JAIME CORREA
and Associates
CASA QUADRATA 0420
Design Team: Jaime Correa
A single-family house in an arid oceanfront site. The square loggia surrounds an olive garden, an over sized pool, an open-air solarium, a bar-b-cue, and three buildings containing: public spaces in a black polished concrete structure (living-room, dining, kitchen, and office space), a metallic building with a master bedroom and a covered outdoor area, and a stucco building with two guest rooms overlooking the ocean.
This is a rational composition of legible building types with a refined olive tree garden completing the open space, a bar-b-cue modeled on existing industrial chimneys, and an over sized pool within the space of a square open-loggia.

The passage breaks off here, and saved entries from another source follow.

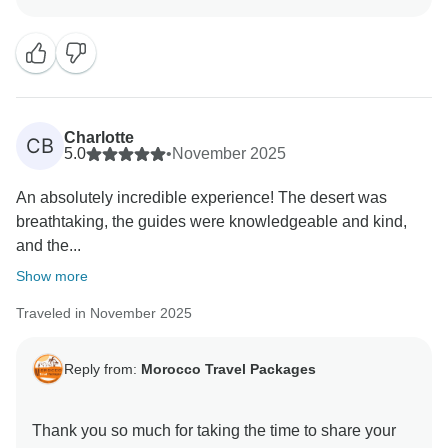
works hard to ensure each traveler feels cared for and
leaves with lasting memories. We look forward to
welcoming you on another tour very soon!
Charlotte
CB
5.0
•
November 2025
An absolutely incredible experience! The desert was
breathtaking, the guides were knowledgeable and kind,
and the...
Show more
Traveled in November 2025
Reply from:
Morocco Travel Packages
Thank you so much for taking the time to share your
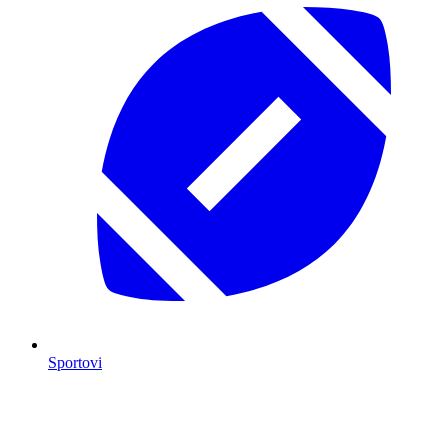
Sportovi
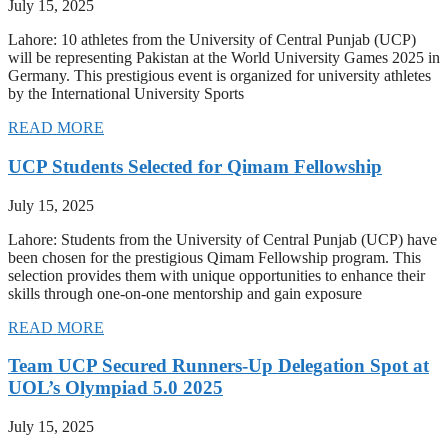
July 15, 2025
Lahore: 10 athletes from the University of Central Punjab (UCP)
will be representing Pakistan at the World University Games 2025 in
Germany. This prestigious event is organized for university athletes
by the International University Sports
READ MORE
UCP Students Selected for Qimam Fellowship
July 15, 2025
Lahore: Students from the University of Central Punjab (UCP) have
been chosen for the prestigious Qimam Fellowship program. This
selection provides them with unique opportunities to enhance their
skills through one-on-one mentorship and gain exposure
READ MORE
Team UCP Secured Runners-Up Delegation Spot at
UOL’s Olympiad 5.0 2025
July 15, 2025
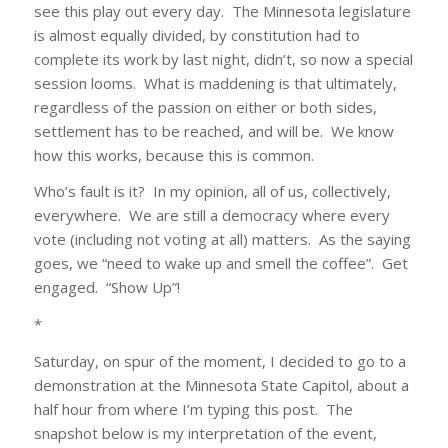
see this play out every day. The Minnesota legislature
is almost equally divided, by constitution had to
complete its work by last night, didn’t, so now a special
session looms. What is maddening is that ultimately,
regardless of the passion on either or both sides,
settlement has to be reached, and will be. We know
how this works, because this is common.
Who’s fault is it? In my opinion, all of us, collectively,
everywhere. We are still a democracy where every
vote (including not voting at all) matters. As the saying
goes, we “need to wake up and smell the coffee”. Get
engaged. “Show Up”!
*
Saturday, on spur of the moment, I decided to go to a
demonstration at the Minnesota State Capitol, about a
half hour from where I’m typing this post. The
snapshot below is my interpretation of the event,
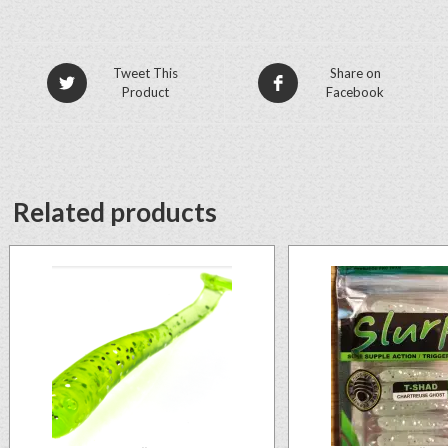
Tweet This
Share on
Product
Facebook
Related products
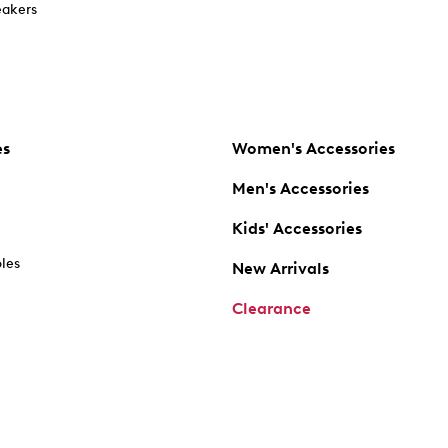
akers
es
Women's Accessories
Men's Accessories
Kids' Accessories
oles
New Arrivals
Clearance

The second-floor of the concrete building has an office for two people under its vaulted ceiling. Extraordinary picture views of the surrounding oceanfront are available at this level.
The continuous red loggia is gently interrupted in front of the proposed buildings to allow for a relationship between the exterior landscape, the spaces within the buildings, and the interior of the courtyard space. The building sections clearly depict the location of the building on the highest point of the island site.
The color scheme facilitates the perception of the various building types, spatial proportions, and the understanding of the overall morphology of the composition – delimited by the red loggia and the disposition of olive trees in the open garden space. The roof plan diagram serves as an abstraction of the specific location, materiality, and particular disposition of buildings and open spaces within the square loggia. As a provocation, this diagram could be understood as a “colored Nolli plan” where the black rectangle is a vaulted ceiling polished concrete building, the bluish structure a metallic building, the yellow area a stucco structure containing two guest rooms, and the purple area a solarium interrupting the square loggia in the center of the over sized pool.
Similar to an “IKEA drawing”, a building composite depicts the exact assemblage of the overall composition. It serves as a “wordless” set of instructions for the surveyor of the proposed site.